Locations

The ships you encounter once had a crew. While you don't know much about the aliens, you know they were similar to humans. Like us, they left their homeworld and started expanding their borders.

And just like us, they were curious.

Aliens

Every campaign is built around some kind of mysterious event that happened to the aliens. Some aliens may have opened a portal to another dimension, another species may have conducted experiments on its own people. Whatever the cause, it always led to the crew's demise.

As you complete each of the four missions in the campaign, you'll learn a bit more about what happened. As you examine corpses, you'll find personal crew logs, and maybe even the Captain's log. Logs contain hints, knowledge bonuses, and if your investiation skill is high enough, they can unlock doors, power down sentinels, and more.

Environment

All locations are unique, but they all have common properties.

Structural integrity

The ships you encounter have all had a rough time. They're unstable, and your presence will only degrade them further. When the ship's integrity has dropped below 10%, it will be destroyed and your crew will be killed.

But it's not just the ship's total integrity that matters. If you manage to drop a single room below 10%, any Deadnauts in the room will start receiving structural damage.

Any serious type of destruction, such as using explosive weapons, destroying a Sentinel or blowing up a door will damage a room significantly.

Here, you can see two severely damaged rooms: Living Quarters C and Social Room D. Any Deadnauts - or enemies - in these rooms will take damage. But watch out for Living Quarters B, which is at 15%. A few stray bullets might drop that below 10%.

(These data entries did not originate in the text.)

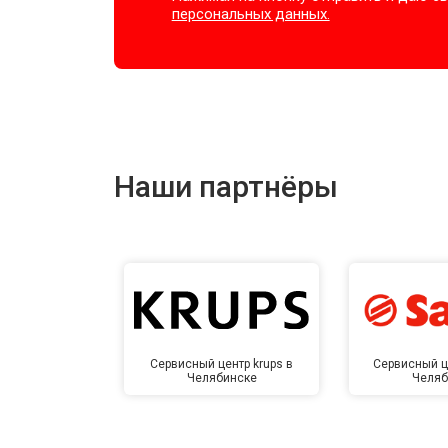
персональных данных.
Наши партнёры
Сервисный центр krups в
Сервисный ц
Челябинске
Челяб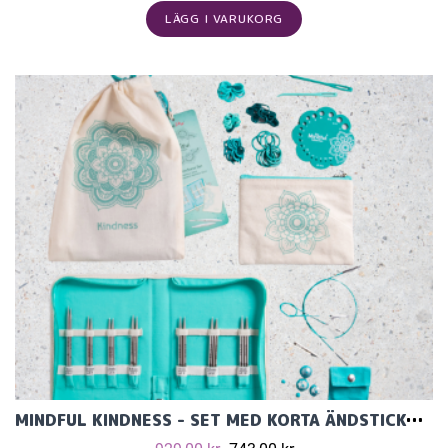
LÄGG I VARUKORG
MINDFUL KINDNESS - SET MED KORTA ÄNDSTICKOR (7 PAR, 10 CM) OCH TILLBEHÖR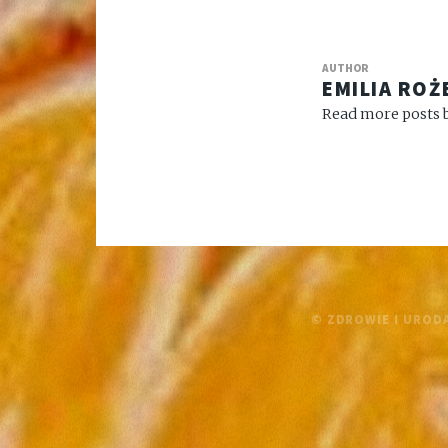
AUTHOR
EMILIA ROŻ
Read more posts b
© ZDROWIE I URODA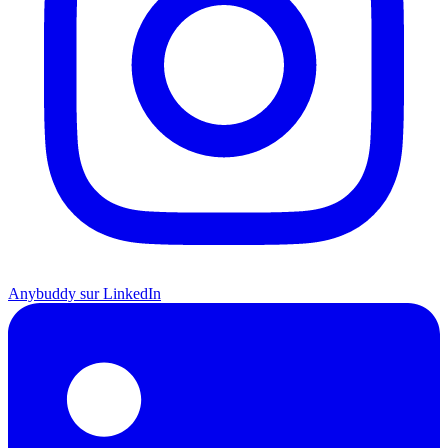
Anybuddy sur LinkedIn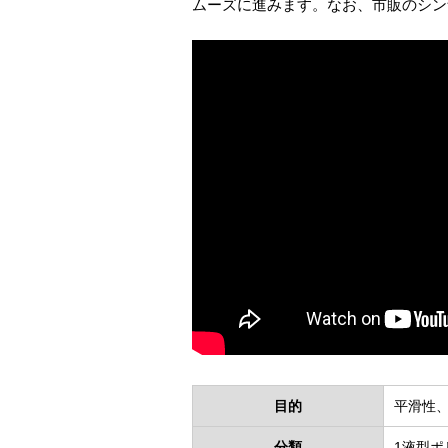
ムーズに進みます。なお、市販のシン
目的
平滑性
分類
1液型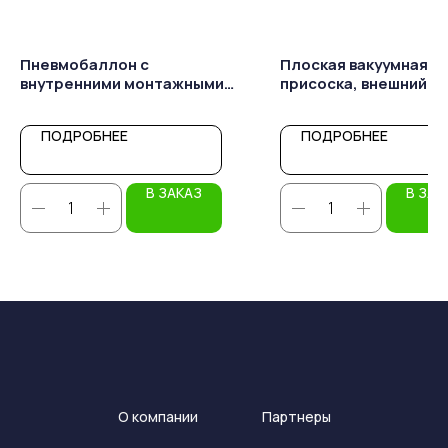
Пневмобаллон с
Плоская вакуумная
внутренними монтажными
присоска, внешний д
отверстиями, диаметром 4-
50 мм, резьбой G1/8
1/2 дюйма, ходом 100 мм
ПОДРОБНЕЕ
ПОДРОБНЕЕ
В ЗАКАЗ
В ЗАК
О компании
Партнеры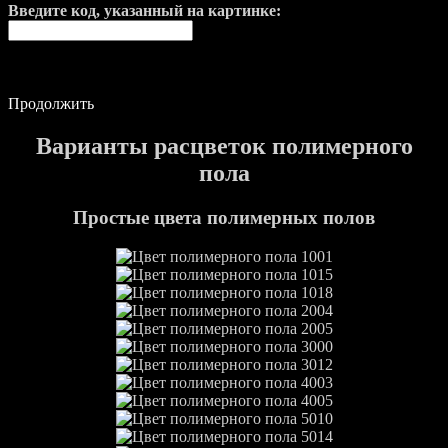
Введите код, указанный на картинке:
Продолжить
Варианты расцветок полимерного
пола
Простые цвета полимерных полов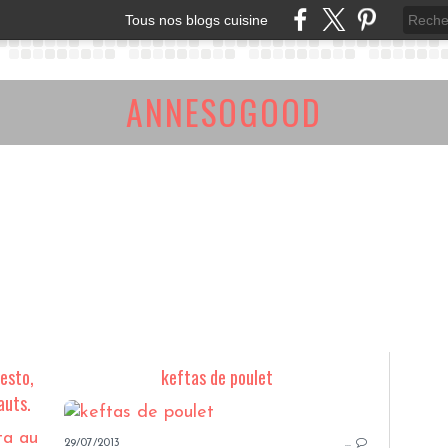
Tous nos blogs cuisine
ANNESOGOOD
pesto,
keftas de poulet
auts.
29/07/2013
…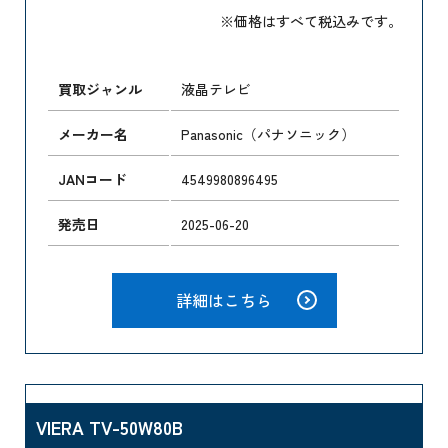
※価格はすべて税込みです。
買取ジャンル
液晶テレビ
メーカー名
Panasonic（パナソニック）
JANコード
4549980896495
発売日
2025-06-20
詳細はこちら
VIERA TV-50W80B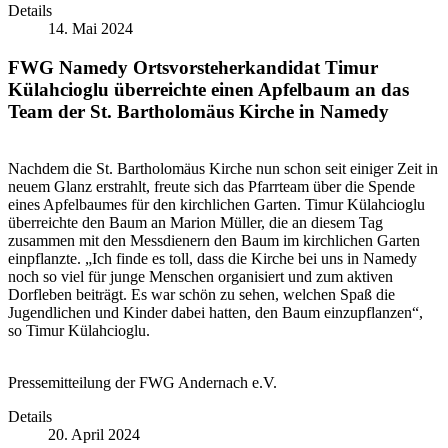
Details
14. Mai 2024
FWG Namedy Ortsvorsteherkandidat Timur
Külahcioglu überreichte einen Apfelbaum an das
Team der St. Bartholomäus Kirche in Namedy
Nachdem die St. Bartholomäus Kirche nun schon seit einiger Zeit in
neuem Glanz erstrahlt, freute sich das Pfarrteam über die Spende
eines Apfelbaumes für den kirchlichen Garten. Timur Külahcioglu
überreichte den Baum an Marion Müller, die an diesem Tag
zusammen mit den Messdienern den Baum im kirchlichen Garten
einpflanzte. „Ich finde es toll, dass die Kirche bei uns in Namedy
noch so viel für junge Menschen organisiert und zum aktiven
Dorfleben beiträgt. Es war schön zu sehen, welchen Spaß die
Jugendlichen und Kinder dabei hatten, den Baum einzupflanzen“,
so Timur Külahcioglu.
Pressemitteilung der FWG Andernach e.V.
Details
20. April 2024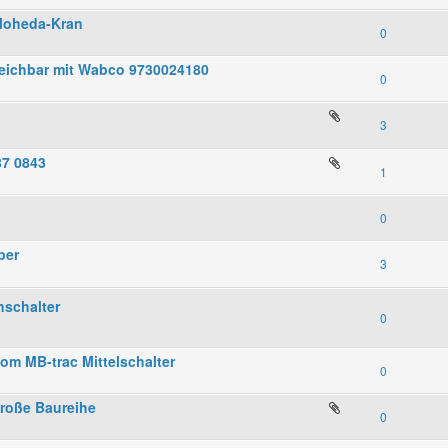
 Moheda-Kran
0
leichbar mit Wabco 9730024180
0
3
87 0843
1
0
per
3
nschalter
0
m MB-trac Mittelschalter
0
Große Baureihe
0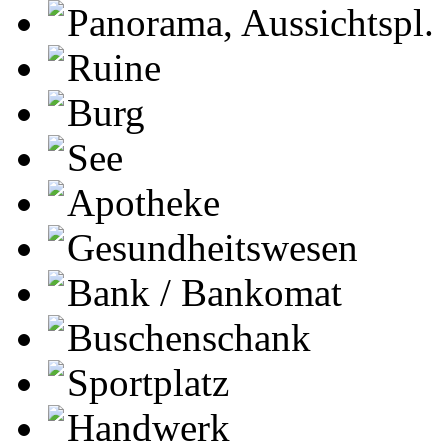
Panorama, Aussichtspl.
Ruine
Burg
See
Apotheke
Gesundheitswesen
Bank / Bankomat
Buschenschank
Sportplatz
Handwerk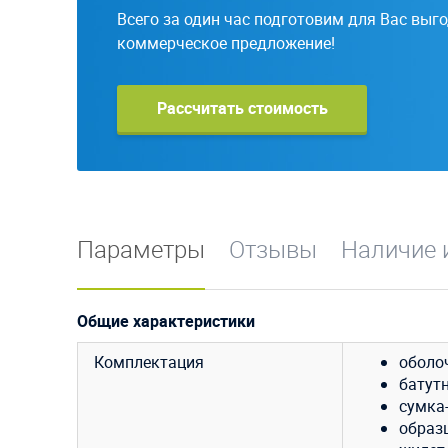
Всего за один час подготовим для Вас выг
коммерческое предложение!
Рассчитать стоимость
Параметры
Отзывы
Наличие 
Общие характеристики
Комплектация
оболо
батут
сумка-
образ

Note: if a Deadnaut is wearing a shield or receiving a field, then will not receive any damage from low structural integrity.

Power distribution

Every ship distributes power to subsystems in a different way. More power to a subsystem will result in that subsystem becoming more effective.

Power circuits

Most rooms on the ship are connected to a power circuit. The yellow disc on the floor will tell you how much of the ship's current reserve power is flowing into this room.

Every circuit has one power controller. Once you find the room with the controller, you can use it to boost or reduce power to all rooms on that circuit. Note that there is only a fixed power pool on the ship: boosting power on one circuit will decrease it on others.

Security system

Your arrival on the ship has awakened the security system. It will not only attack you and other threats, it will also attempt to block any signals going in or out.

The security system isn't fully functional, so it has to distribute power to different security components, making some more effective than others.

Power effects

Power affects systems in different ways. If Watchers are receiving a lot of power, they'll appear more solid and do more damage to firewalls.

High signal damping will result in stronger glitches if a Watcher sees your Deadnauts.

Doors and sentinels are attached directly to the power network and you can see how much power is being diverted to them by turning on the power overlay.

Here, you can see that the line moving from the disc to the door is relatively low.

But if we boost power to the room, the strength will increase. That door will now be relatively harder to open.

Finally, a strong atmosphere will make your enemies tougher on that circuit. The tougher they are, the brighter they'll glow around the edges.

Special artifacts

Some ships have special artifacts. For example, you may be fleeing from a seemingly unstoppable enemy when you encounter strange relics in the cargo hold - perhaps the relics are linked to the threat?

Another common sight is a portal. These spawn new threats onto the ship, so you might want to take them out as fast as you can.